- Work request: The required result is one figure, the count of lines below with the string "alcalde" in them.

Collected data
*** Begin section ***
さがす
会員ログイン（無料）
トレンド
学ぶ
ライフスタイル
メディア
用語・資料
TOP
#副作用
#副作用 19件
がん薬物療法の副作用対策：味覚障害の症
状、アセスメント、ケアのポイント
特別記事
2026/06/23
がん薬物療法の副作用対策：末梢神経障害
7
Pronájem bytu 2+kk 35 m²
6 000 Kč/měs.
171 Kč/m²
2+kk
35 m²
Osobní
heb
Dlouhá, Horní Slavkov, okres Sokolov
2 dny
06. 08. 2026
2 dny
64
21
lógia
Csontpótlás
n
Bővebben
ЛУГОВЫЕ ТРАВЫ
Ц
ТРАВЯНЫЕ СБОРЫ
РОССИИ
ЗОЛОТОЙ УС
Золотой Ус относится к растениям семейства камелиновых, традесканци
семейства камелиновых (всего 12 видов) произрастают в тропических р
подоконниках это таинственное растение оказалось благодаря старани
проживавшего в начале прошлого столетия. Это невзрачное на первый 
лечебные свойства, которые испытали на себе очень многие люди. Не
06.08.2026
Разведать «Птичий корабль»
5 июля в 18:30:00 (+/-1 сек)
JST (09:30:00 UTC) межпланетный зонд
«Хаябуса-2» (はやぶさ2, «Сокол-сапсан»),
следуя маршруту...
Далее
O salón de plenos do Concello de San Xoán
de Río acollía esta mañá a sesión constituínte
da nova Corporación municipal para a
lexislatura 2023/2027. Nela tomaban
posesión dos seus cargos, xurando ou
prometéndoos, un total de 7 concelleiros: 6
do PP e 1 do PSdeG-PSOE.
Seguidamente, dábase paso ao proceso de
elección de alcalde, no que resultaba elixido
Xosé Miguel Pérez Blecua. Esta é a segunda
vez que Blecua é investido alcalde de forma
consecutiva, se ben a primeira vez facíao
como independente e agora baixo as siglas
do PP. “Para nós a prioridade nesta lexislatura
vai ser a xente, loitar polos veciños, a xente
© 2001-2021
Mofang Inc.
*** End section ***
- Reply: 2